ACTIVITY: Print nothing but the lines below starting at the line that holds "informacje, co znacząco" and ending at the line that holds "unikając długich kolejek przy recepcji.", including both, each exactly as written.

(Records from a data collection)
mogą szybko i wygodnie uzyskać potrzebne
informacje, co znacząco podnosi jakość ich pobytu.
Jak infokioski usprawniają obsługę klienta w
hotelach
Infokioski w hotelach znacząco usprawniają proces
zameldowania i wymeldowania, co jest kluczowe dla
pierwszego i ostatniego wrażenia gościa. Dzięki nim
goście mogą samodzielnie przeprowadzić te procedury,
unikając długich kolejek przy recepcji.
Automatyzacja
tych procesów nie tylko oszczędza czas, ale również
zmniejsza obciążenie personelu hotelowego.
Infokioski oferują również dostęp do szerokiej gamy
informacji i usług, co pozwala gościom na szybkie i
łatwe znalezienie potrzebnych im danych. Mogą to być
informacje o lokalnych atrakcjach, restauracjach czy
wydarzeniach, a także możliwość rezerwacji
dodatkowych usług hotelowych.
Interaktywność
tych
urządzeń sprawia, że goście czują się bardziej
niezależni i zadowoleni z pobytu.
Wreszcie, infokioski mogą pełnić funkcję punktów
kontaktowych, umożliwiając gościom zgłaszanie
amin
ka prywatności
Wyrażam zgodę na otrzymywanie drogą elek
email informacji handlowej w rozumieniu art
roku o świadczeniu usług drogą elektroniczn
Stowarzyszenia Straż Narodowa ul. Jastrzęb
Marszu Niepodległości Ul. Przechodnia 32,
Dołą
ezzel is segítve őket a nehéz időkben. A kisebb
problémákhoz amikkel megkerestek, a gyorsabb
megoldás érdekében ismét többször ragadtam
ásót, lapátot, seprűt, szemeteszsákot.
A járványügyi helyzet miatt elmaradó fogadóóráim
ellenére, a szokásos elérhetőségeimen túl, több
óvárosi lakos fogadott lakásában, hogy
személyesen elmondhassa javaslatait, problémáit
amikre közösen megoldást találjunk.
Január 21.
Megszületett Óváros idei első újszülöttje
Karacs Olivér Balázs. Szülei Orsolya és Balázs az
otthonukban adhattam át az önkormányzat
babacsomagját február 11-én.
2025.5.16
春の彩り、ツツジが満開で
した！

ANSWER TO THIS TASK:
informacje, co znacząco podnosi jakość ich pobytu.
Jak infokioski usprawniają obsługę klienta w
hotelach
Infokioski w hotelach znacząco usprawniają proces
zameldowania i wymeldowania, co jest kluczowe dla
pierwszego i ostatniego wrażenia gościa. Dzięki nim
goście mogą samodzielnie przeprowadzić te procedury,
unikając długich kolejek przy recepcji.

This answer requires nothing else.